Problem details: Only the lines from the beginning of the data through the one with "Started by Michael" belong in the answer, each retyped exactly, with pictures left out.

[Page-level text extractions]

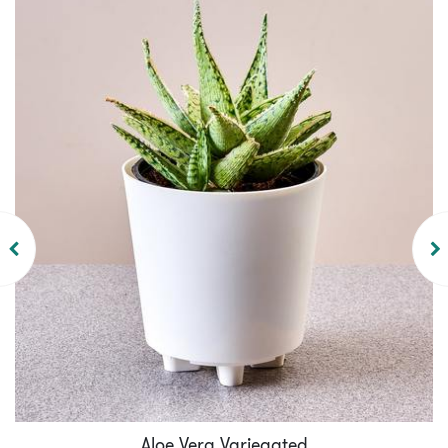
Aloe Vera Variegated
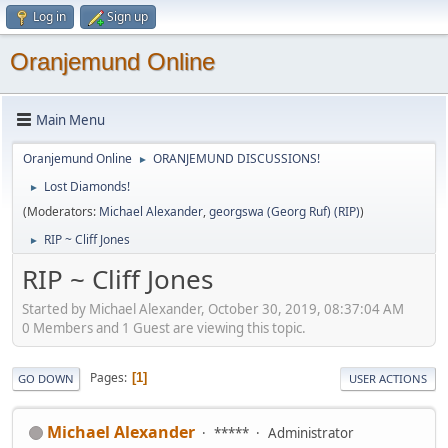
Log in
Sign up
Oranjemund Online
Main Menu
Oranjemund Online
ORANJEMUND DISCUSSIONS!
►
Lost Diamonds!
►
(Moderators:
Michael Alexander
,
georgswa (Georg Ruf) (RIP)
)
RIP ~ Cliff Jones
►
RIP ~ Cliff Jones
Started by Michael Alexander, October 30, 2019, 08:37:04 AM
0 Members and 1 Guest are viewing this topic.
Pages
1
GO DOWN
USER ACTIONS
Michael Alexander
*****
Administrator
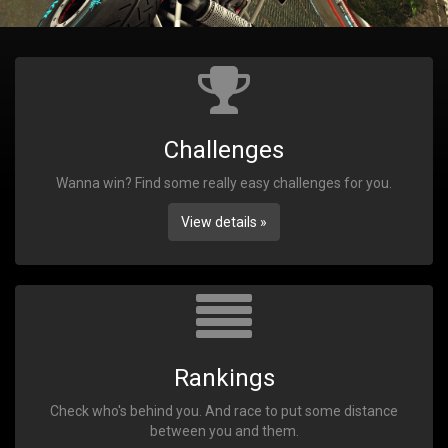
Challenges
Wanna win? Find some really easy challenges for you.
View details »
Rankings
Check who's behind you. And race to put some distance
between you and them.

Solution for this problem:
Aloe Vera Variegated
Log in
Sign up
Oranjemund Online
Main Menu
Oranjemund Online
ORANJEMUND DISCUSSIONS!
►
Lost Diamonds!
►
(Moderators:
Michael Alexander
,
georgswa (Georg Ruf) (RIP)
)
RIP ~ Cliff Jones
►
RIP ~ Cliff Jones
Started by Michael Alexander, October 30, 2019, 08:37:04 AM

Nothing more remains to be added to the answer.